Be the ghost on the machine. Earlier, one of the last bullets I showed on slide two was remote administration. More and more these days, you're coming to environments where users aren't necessarily going to be in the same building as you. You can't just walk down a floor to go and talk to that user or work with that user. You don't want to necessarily remote desktop in to that machine, because you're going to then take over control of that machine and the user can't show you the problem that they were seeing or they're experiencing and show you how they got to that issue or that error or how they were able to reproduce that. You need to be able to be the ghost in the machine. You need something that allows sharing of screens, sharing of control back and forth to the screen, the ability to chat.
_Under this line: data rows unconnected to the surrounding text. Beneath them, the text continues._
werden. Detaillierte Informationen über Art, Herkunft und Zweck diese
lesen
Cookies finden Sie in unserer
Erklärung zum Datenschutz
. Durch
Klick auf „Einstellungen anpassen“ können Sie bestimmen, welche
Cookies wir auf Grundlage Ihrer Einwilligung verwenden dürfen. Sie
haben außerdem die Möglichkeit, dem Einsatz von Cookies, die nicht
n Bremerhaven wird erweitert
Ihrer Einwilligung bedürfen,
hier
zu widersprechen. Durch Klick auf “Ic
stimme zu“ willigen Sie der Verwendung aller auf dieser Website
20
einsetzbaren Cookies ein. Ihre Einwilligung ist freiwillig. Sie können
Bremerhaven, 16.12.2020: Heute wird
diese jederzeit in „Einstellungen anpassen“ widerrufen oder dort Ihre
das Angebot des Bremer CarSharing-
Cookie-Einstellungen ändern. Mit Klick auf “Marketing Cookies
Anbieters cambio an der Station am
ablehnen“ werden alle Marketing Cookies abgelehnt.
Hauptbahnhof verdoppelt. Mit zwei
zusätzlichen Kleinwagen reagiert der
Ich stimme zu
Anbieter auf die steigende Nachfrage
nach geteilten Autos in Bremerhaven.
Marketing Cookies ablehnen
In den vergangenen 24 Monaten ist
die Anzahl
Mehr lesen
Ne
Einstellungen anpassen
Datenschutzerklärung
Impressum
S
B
Maybe you're working with a user; let's say it's a salesperson who's in a hotel. Maybe they don't have voice access. You still need to be able to communicate with them. They've opened a ticket via email, but let's say, for example, your corporate chat client, it's not working for them, so you can't chat with them that way. They don't have a phone, so they can't call you and you can't call them, so having the ability to chat with them within a remote session. The ability to do file transfers. Maybe you need to transfer over some logs from an application or you want to transfer over an installer over to a user's desktop or machine. Things along those lines. So it allows for out-of-band management. So whether you're across the world or just across town. So I'm going to go ahead and actually start to build up the supply here. Remote administration doesn't equal remote desktop. You definitely also need to look at out-of-band management.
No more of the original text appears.